Having worked at companies with no more than ten employees for most of my adult life, I walked into my current job completely unprepared for the clash of personalities, communication styles, attitudes and posturing. I was dealt a stomach-punch this morning, in the form of an annoying client’s continued unhappiness with my work. On the phone, discussing a recent draft, the client told me that I “don’t possess the brain capacity” to understand his product, and therefore couldn’t be “expected to write well.”
Right, ok, well, how about FUCK YOU? How about I show you my resume? My CV? How about I scratch your car with my PHI BETA KAPPA KEY you self-important piece of trash?
I would beat that man over the head with one of my MANY PUBLISHED WORKS if he happened to be cowering in front of me right now.
But the thing is, it doesn’t matter. He wins. He can say whatever the hell he wants, because he’s the client, and he’s RIGHT.

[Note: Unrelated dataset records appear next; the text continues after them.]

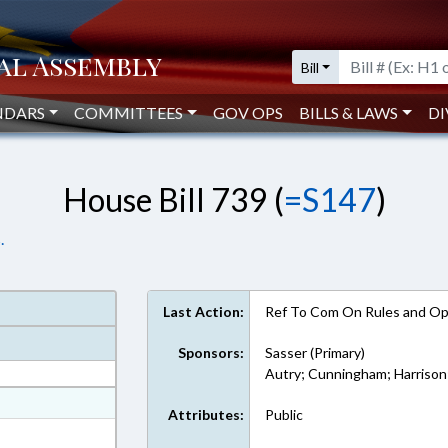
Bill
NDARS
COMMITTEES
GOV OPS
BILLS & LAWS
DI
House Bill 739 (
=S147
)
.
Last Action:
Ref To Com On Rules and Ope
Sponsors:
Sasser (Primary)
Autry; Cunningham; Harrison
at
Attributes:
Public
ext Format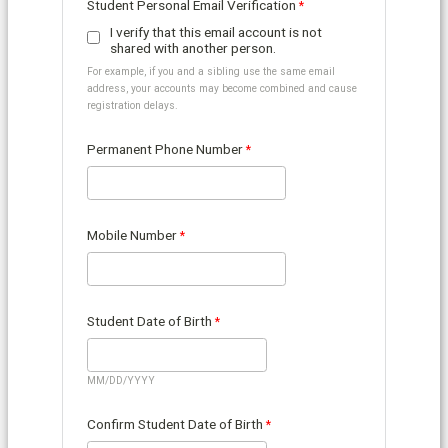
Student Personal Email Verification
I verify that this email account is not
shared with another person.
For example, if you and a sibling use the same email
address, your accounts may become combined and cause
registration delays.
Permanent Phone Number
Mobile Number
Student Date of Birth
MM/DD/YYYY
Confirm Student Date of Birth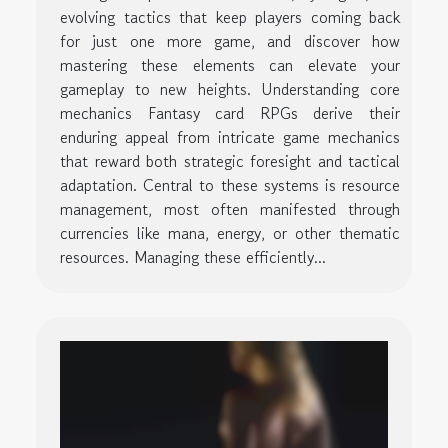
evolving tactics that keep players coming back
for just one more game, and discover how
mastering these elements can elevate your
gameplay to new heights. Understanding core
mechanics Fantasy card RPGs derive their
enduring appeal from intricate game mechanics
that reward both strategic foresight and tactical
adaptation. Central to these systems is resource
management, most often manifested through
currencies like mana, energy, or other thematic
resources. Managing these efficiently...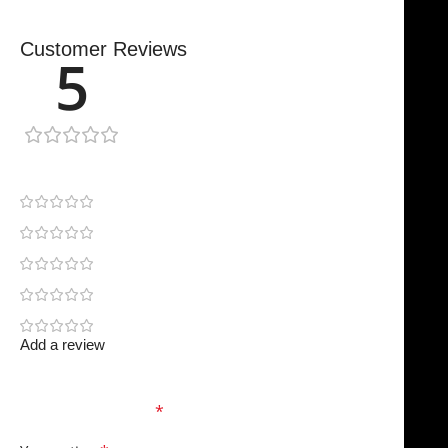
Customer Reviews
5
1 review
1
0
0
0
0
Add a review
Your email address will not be published.
Required
fields are marked
*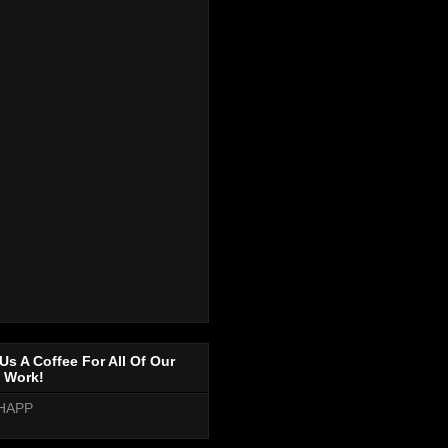
Us A Coffee For All Of Our
 Work!
HAPP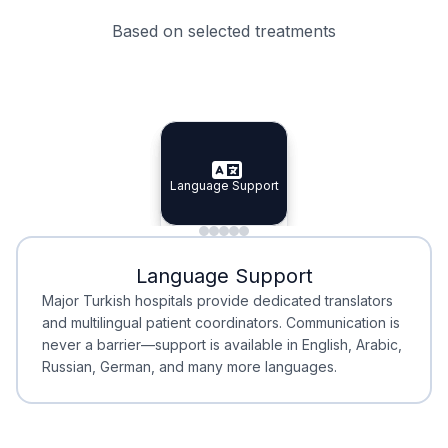
Based on selected treatments
Specialist Doctors
Integrated Planning
Language Support
Specialist Doctors
Language Support
Integrated
Planning
Minimal Waiting
Accreditation
Language Support
Minimal Waiting
Accreditation
Major Turkish hospitals provide dedicated translators
and multilingual patient coordinators. Communication is
never a barrier—support is available in English, Arabic,
Russian, German, and many more languages.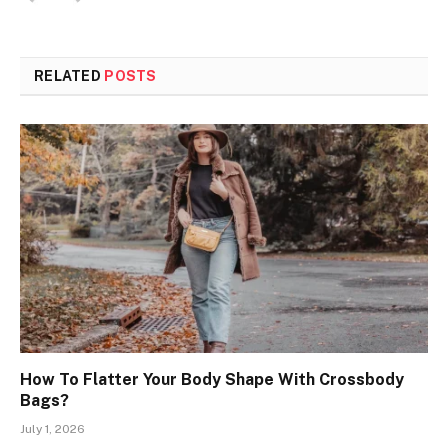
RELATED
POSTS
How To Flatter Your Body Shape With Crossbody
Bags?
July 1, 2026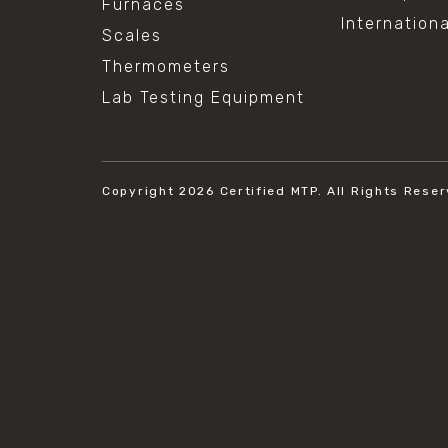
Furnaces
Internation
Scales
Thermometers
Lab Testing Equipment
Copyright 2026
Certified MTP.
All Rights Reser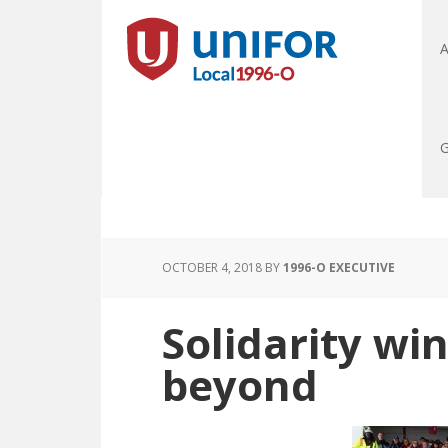
A
G
OCTOBER 4, 2018
BY
1996-O EXECUTIVE
Solidarity wi
beyond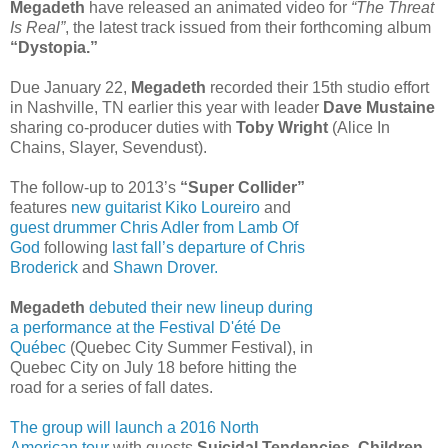
Megadeth
have released an animated video for
“The Threat
Is Real”
, the latest track issued from their forthcoming album
“Dystopia.”
Due January 22,
Megadeth
recorded their 15th studio effort
in Nashville, TN earlier this year with leader
Dave Mustaine
sharing co-producer duties with
Toby Wright
(Alice In
Chains, Slayer, Sevendust).
The follow-up to 2013’s
“Super Collider”
features
new guitarist Kiko Loureiro
and
guest drummer Chris Adler from Lamb Of
God
following
last fall’s departure of Chris
Broderick
and
Shawn Drover.
Megadeth
debuted their new lineup during
a performance at the Festival D'été De
Québec
(Quebec City Summer Festival), in
Quebec City on July 18 before hitting the
road for a series of fall dates.
The group will launch a 2016 North
American tour
with guests
Suicidal Tendencies, Children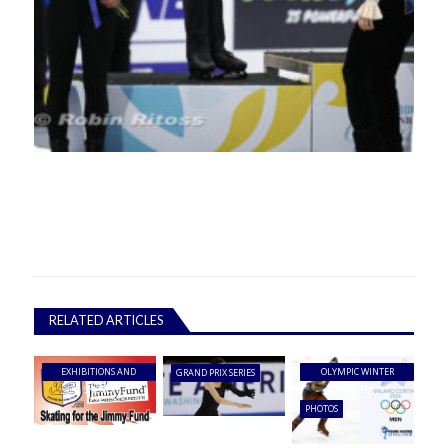
RELATED ARTICLES
EXHIBITIONS AND
OLYMPIC WINTER
GRAND PRIX SERIES
SHOWS
GAMES
PHOTOS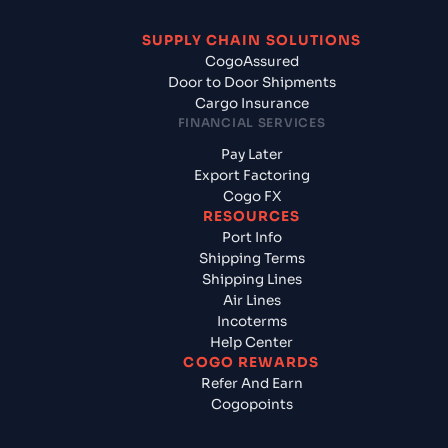
SUPPLY CHAIN SOLUTIONS
CogoAssured
Door to Door Shipments
Cargo Insurance
FINANCIAL SERVICES
Pay Later
Export Factoring
Cogo FX
RESOURCES
Port Info
Shipping Terms
Shipping Lines
Air Lines
Incoterms
Help Center
COGO REWARDS
Refer And Earn
Cogopoints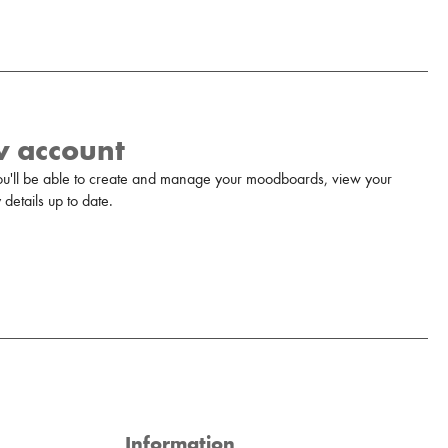
w account
u'll be able to create and manage your moodboards, view your
details up to date.
Information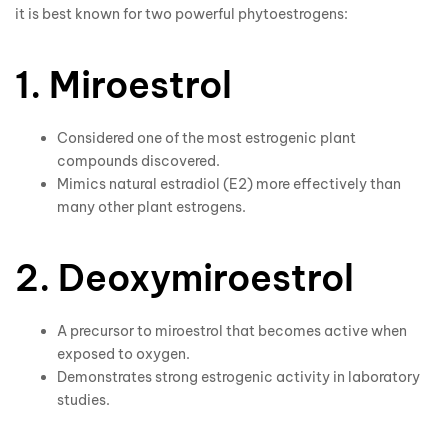
it is best known for two powerful phytoestrogens:
1. Miroestrol
Considered one of the most estrogenic plant
compounds discovered.
Mimics natural estradiol (E2) more effectively than
many other plant estrogens.
2. Deoxymiroestrol
A precursor to miroestrol that becomes active when
exposed to oxygen.
Demonstrates strong estrogenic activity in laboratory
studies.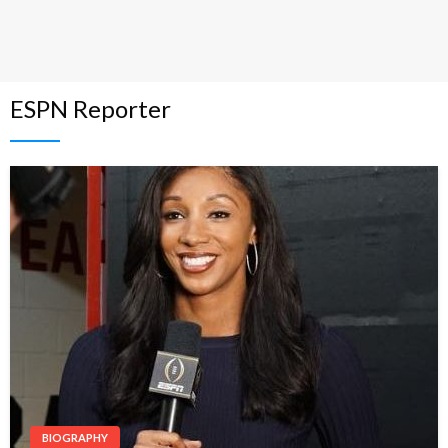
ESPN Reporter
BIOGRAPHY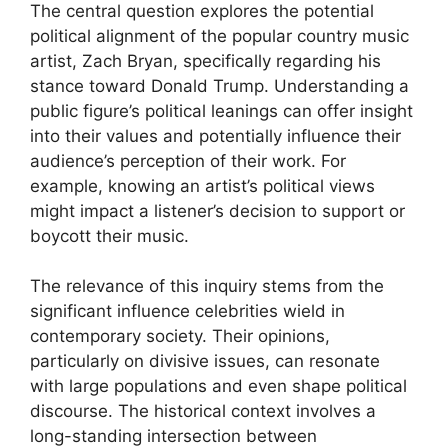
The central question explores the potential
political alignment of the popular country music
artist, Zach Bryan, specifically regarding his
stance toward Donald Trump. Understanding a
public figure’s political leanings can offer insight
into their values and potentially influence their
audience’s perception of their work. For
example, knowing an artist’s political views
might impact a listener’s decision to support or
boycott their music.
The relevance of this inquiry stems from the
significant influence celebrities wield in
contemporary society. Their opinions,
particularly on divisive issues, can resonate
with large populations and even shape political
discourse. The historical context involves a
long-standing intersection between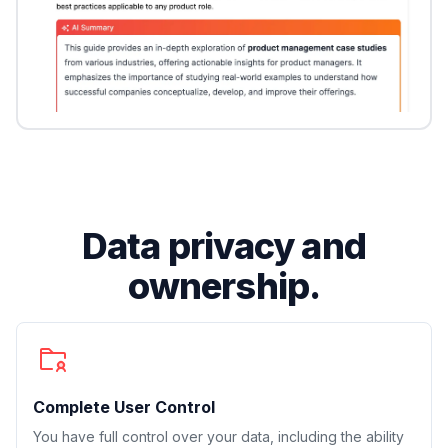
Data privacy and
ownership.
Complete User Control
You have full control over your data, including the ability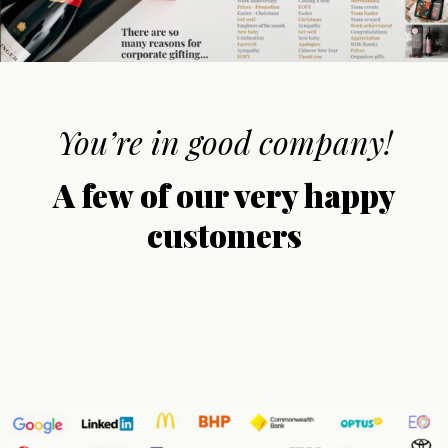
You’re in good company!
A few of our very happy
customers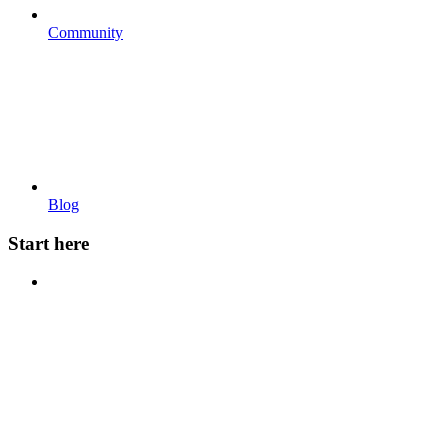
Community
Blog
Start here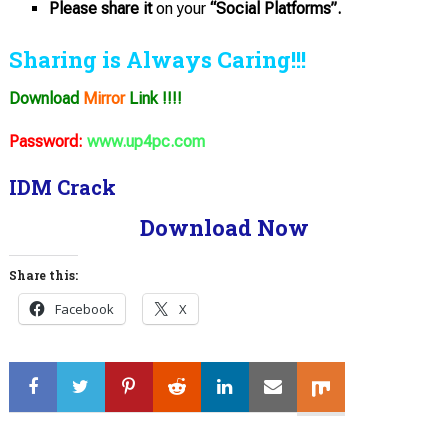
Please share it
on your
“Social Platforms”.
Sharing is Always Caring!!!
Download
Mirror
Link !!!!
Password:
www.up4pc.com
IDM Crack
Download Now
Share this:
Facebook
X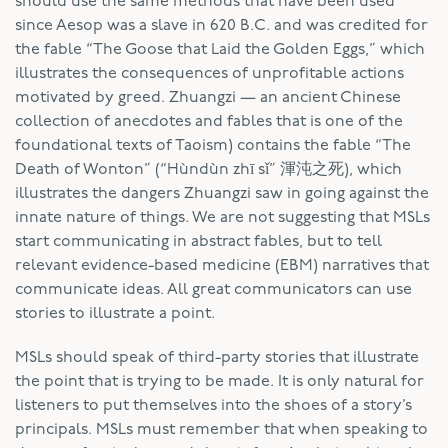
should use the same methods that have been used
since Aesop was a slave in 620 B.C. and was credited for
the fable “The Goose that Laid the Golden Eggs,” which
illustrates the consequences of unprofitable actions
motivated by greed. Zhuangzi — an ancient Chinese
collection of anecdotes and fables that is one of the
foundational texts of Taoism) contains the fable “The
Death of Wonton” (“Hùndùn zhī sǐ” 渾沌之死), which
illustrates the dangers Zhuangzi saw in going against the
innate nature of things. We are not suggesting that MSLs
start communicating in abstract fables, but to tell
relevant evidence-based medicine (EBM) narratives that
communicate ideas. All great communicators can use
stories to illustrate a point.
MSLs should speak of third-party stories that illustrate
the point that is trying to be made. It is only natural for
listeners to put themselves into the shoes of a story’s
principals. MSLs must remember that when speaking to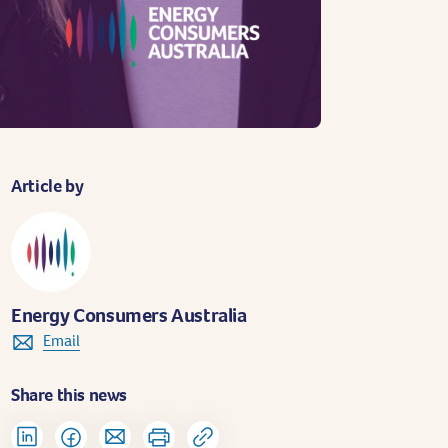
Article by
Energy Consumers Australia
Email
Share this news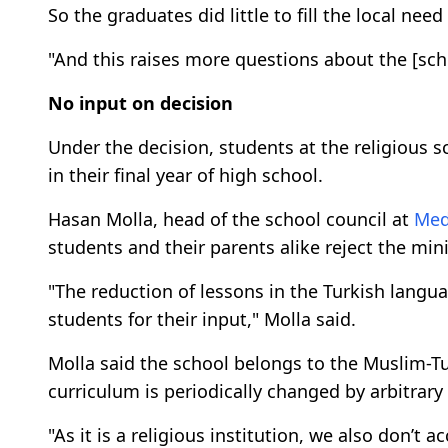
So the graduates did little to fill the local nee
"And this raises more questions about the [scho
No input on decision
Under the decision, students at the religious 
in their final year of high school.
Hasan Molla, head of the school council at
Med
students and their parents alike reject the mini
"The reduction of lessons in the Turkish langu
students for their input," Molla said.
Molla said the school belongs to the Muslim-Tur
curriculum is periodically changed by arbitrar
"As it is a religious institution, we also don’t 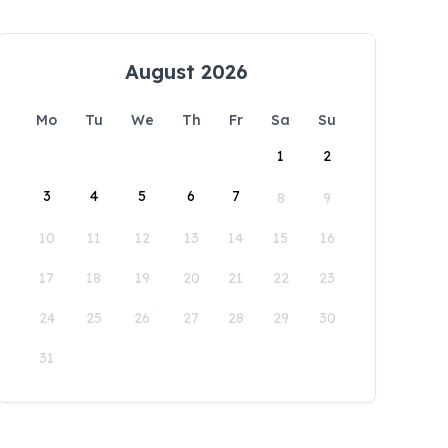
August 2026
Mo
Tu
We
Th
Fr
Sa
Su
1
2
3
4
5
6
7
8
9
10
11
12
13
14
15
16
17
18
19
20
21
22
23
24
25
26
27
28
29
30
31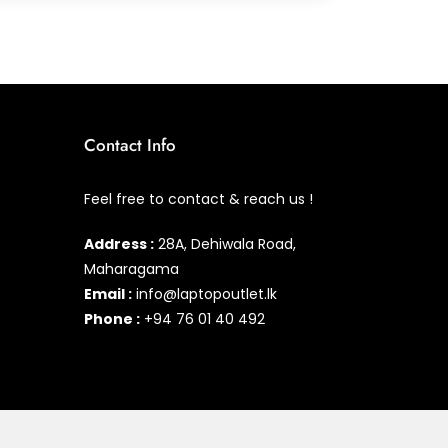
Contact Info
Feel free to contact & reach us !
Address :
28A, Dehiwala Road,
Maharagama
Email :
info@laptopoutlet.lk
Phone :
+94 76 01 40 492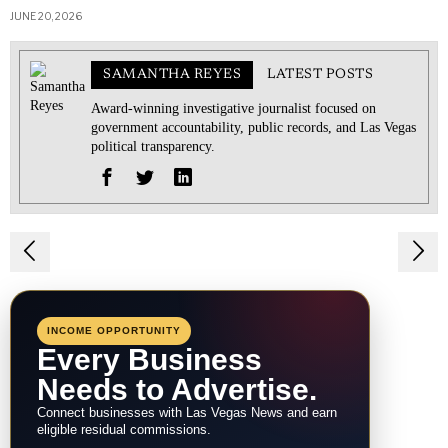
JUNE 20, 2026
SAMANTHA REYES
LATEST POSTS
Award-winning investigative journalist focused on
government accountability, public records, and Las Vegas
political transparency.
Post
navigation
INCOME OPPORTUNITY
Every Business
Needs to Advertise.
Connect businesses with Las Vegas News and earn
eligible residual commissions.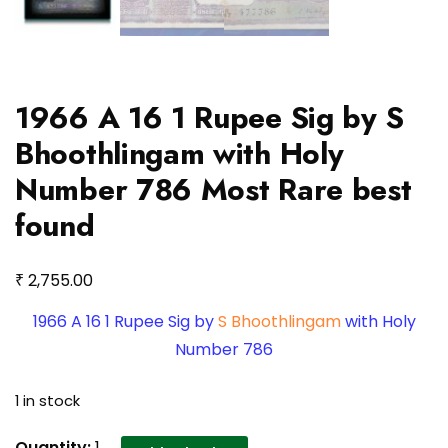
1966 A 16 1 Rupee Sig by S
Bhoothlingam with Holy
Number 786 Most Rare best
found
₹
2,755.00
1966 A 16 1 Rupee Sig by
S Bhoothlingam
with Holy
Number 786
1 in stock
1966
Quantity:
1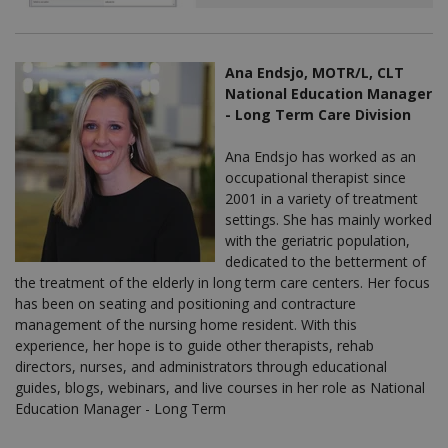
Ana Endsjo, MOTR/L, CLT
National Education Manager
- Long Term Care Division
Ana Endsjo has worked as an
occupational therapist since
2001 in a variety of treatment
settings. She has mainly worked
with the geriatric population,
dedicated to the betterment of
the treatment of the elderly in long term care centers. Her focus
has been on seating and positioning and contracture
management of the nursing home resident. With this
experience, her hope is to guide other therapists, rehab
directors, nurses, and administrators through educational
guides, blogs, webinars, and live courses in her role as National
Education Manager - Long Term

And as hard as it is, I have to sit here and take it. I have to accept the fact that whatever the reason – my inability to understand the concept or his just being a jackass – I’ve failed. I can’t do the work correctly.
And it sucks and I want to quit and run from here to Park City along the ridges I can see out my office window. I want to walk away right now and, I don’t know, wait tables for the winter so I can ski everyday.
These are the times when, hands shaking and eyes welling up, I regret having left the outdoor industry. It’s far from perfect and some of the people are hard to work with, but at least there I understand the products well enough to write about them; at least there I’m well regarded, respected. Not called “mentally obtuse.”